[Saved data entries]
/---
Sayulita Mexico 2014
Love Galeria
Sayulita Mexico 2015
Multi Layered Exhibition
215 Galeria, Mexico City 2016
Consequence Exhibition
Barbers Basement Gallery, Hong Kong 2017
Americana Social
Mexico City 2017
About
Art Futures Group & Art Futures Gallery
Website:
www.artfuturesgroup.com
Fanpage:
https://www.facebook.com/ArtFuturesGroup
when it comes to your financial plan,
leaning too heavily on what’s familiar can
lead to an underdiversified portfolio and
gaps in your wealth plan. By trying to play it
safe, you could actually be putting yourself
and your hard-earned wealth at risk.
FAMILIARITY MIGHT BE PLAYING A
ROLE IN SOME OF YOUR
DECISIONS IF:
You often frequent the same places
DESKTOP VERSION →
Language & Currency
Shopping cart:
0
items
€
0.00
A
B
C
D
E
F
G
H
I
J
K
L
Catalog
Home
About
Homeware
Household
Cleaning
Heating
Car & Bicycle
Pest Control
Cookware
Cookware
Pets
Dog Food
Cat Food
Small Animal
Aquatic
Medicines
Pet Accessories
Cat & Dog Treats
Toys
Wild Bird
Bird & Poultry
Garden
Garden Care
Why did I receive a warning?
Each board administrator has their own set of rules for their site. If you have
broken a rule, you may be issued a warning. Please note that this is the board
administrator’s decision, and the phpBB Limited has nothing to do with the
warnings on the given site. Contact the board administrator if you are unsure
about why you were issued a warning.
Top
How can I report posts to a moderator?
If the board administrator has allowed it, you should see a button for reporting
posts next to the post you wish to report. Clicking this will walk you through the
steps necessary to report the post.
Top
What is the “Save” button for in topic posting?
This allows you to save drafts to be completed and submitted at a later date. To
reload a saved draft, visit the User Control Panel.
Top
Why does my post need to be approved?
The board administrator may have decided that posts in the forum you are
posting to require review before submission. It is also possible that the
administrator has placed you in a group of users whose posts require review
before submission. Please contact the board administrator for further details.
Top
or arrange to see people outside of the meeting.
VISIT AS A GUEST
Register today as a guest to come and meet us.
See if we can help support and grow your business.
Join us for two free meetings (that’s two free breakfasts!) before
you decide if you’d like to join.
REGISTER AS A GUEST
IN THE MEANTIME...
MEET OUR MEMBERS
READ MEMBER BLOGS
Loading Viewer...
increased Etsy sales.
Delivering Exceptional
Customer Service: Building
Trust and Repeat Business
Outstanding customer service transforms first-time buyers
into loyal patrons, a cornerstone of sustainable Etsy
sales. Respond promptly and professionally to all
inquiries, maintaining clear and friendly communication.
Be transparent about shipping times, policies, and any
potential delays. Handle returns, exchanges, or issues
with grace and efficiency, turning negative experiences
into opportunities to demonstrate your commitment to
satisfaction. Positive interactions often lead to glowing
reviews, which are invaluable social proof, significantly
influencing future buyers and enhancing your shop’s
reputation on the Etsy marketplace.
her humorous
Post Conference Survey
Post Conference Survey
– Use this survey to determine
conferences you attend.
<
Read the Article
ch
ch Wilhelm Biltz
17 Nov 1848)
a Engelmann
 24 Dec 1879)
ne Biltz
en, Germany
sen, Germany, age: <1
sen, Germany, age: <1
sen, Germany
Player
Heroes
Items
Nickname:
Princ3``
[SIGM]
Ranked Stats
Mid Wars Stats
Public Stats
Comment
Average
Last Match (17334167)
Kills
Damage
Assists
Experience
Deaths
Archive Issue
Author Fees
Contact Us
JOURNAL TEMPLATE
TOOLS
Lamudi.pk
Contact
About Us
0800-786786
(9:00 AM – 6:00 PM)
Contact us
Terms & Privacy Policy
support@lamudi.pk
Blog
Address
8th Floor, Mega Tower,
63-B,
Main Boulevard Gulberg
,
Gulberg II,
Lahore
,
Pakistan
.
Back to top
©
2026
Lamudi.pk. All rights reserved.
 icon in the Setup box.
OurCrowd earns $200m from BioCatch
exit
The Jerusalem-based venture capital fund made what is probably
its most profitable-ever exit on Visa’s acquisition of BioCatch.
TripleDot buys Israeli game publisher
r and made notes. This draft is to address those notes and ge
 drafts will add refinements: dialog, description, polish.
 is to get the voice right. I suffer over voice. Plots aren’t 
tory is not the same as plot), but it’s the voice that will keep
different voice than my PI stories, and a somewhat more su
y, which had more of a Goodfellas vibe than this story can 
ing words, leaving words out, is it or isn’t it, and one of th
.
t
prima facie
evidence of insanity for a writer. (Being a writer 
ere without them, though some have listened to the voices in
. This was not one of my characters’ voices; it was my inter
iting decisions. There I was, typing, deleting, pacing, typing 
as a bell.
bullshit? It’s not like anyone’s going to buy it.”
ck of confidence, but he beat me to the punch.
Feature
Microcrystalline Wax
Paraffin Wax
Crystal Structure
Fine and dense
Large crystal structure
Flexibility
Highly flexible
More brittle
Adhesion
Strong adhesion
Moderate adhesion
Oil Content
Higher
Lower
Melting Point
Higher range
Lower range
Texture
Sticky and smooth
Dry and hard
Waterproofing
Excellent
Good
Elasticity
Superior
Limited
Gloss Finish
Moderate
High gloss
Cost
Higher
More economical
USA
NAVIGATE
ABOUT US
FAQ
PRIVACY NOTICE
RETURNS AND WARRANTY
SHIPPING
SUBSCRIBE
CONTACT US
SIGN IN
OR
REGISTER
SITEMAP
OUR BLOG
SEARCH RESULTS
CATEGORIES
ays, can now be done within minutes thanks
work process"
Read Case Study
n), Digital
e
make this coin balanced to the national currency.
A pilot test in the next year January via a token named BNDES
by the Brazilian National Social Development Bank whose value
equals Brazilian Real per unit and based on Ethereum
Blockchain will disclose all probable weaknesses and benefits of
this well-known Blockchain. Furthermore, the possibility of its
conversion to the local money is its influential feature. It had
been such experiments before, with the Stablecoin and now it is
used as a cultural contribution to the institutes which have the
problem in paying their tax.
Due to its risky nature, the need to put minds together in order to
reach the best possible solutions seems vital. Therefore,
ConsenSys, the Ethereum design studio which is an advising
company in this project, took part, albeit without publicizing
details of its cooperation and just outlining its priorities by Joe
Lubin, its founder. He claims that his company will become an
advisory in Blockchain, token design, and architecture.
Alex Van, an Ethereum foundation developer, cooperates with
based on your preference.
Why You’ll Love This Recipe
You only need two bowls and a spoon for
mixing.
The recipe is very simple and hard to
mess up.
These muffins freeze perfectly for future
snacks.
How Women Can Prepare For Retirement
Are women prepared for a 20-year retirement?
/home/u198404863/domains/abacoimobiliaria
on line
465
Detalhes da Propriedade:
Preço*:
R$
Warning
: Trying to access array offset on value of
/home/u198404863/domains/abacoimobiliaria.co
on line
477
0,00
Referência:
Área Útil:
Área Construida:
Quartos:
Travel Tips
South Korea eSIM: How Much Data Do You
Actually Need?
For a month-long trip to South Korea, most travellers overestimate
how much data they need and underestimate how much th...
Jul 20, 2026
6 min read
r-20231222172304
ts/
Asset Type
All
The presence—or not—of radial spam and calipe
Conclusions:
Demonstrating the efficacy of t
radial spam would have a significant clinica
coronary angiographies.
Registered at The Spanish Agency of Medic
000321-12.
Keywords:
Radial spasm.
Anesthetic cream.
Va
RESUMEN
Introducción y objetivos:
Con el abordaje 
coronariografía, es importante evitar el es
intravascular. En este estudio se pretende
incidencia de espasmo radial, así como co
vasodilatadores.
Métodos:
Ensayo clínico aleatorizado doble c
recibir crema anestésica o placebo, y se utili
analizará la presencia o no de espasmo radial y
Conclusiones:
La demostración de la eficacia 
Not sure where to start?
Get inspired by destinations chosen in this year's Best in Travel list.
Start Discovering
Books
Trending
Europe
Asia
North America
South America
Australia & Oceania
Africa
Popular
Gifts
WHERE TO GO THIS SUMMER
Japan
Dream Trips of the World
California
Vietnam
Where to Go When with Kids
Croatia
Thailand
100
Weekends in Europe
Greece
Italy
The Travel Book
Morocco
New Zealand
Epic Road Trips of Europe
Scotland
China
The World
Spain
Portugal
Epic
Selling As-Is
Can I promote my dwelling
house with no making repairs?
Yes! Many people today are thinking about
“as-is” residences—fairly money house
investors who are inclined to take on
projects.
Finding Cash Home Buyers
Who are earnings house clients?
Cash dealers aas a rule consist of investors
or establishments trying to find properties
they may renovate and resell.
\---
Each line of the data that has the string "Please" counts once; give the total and nothing else.

2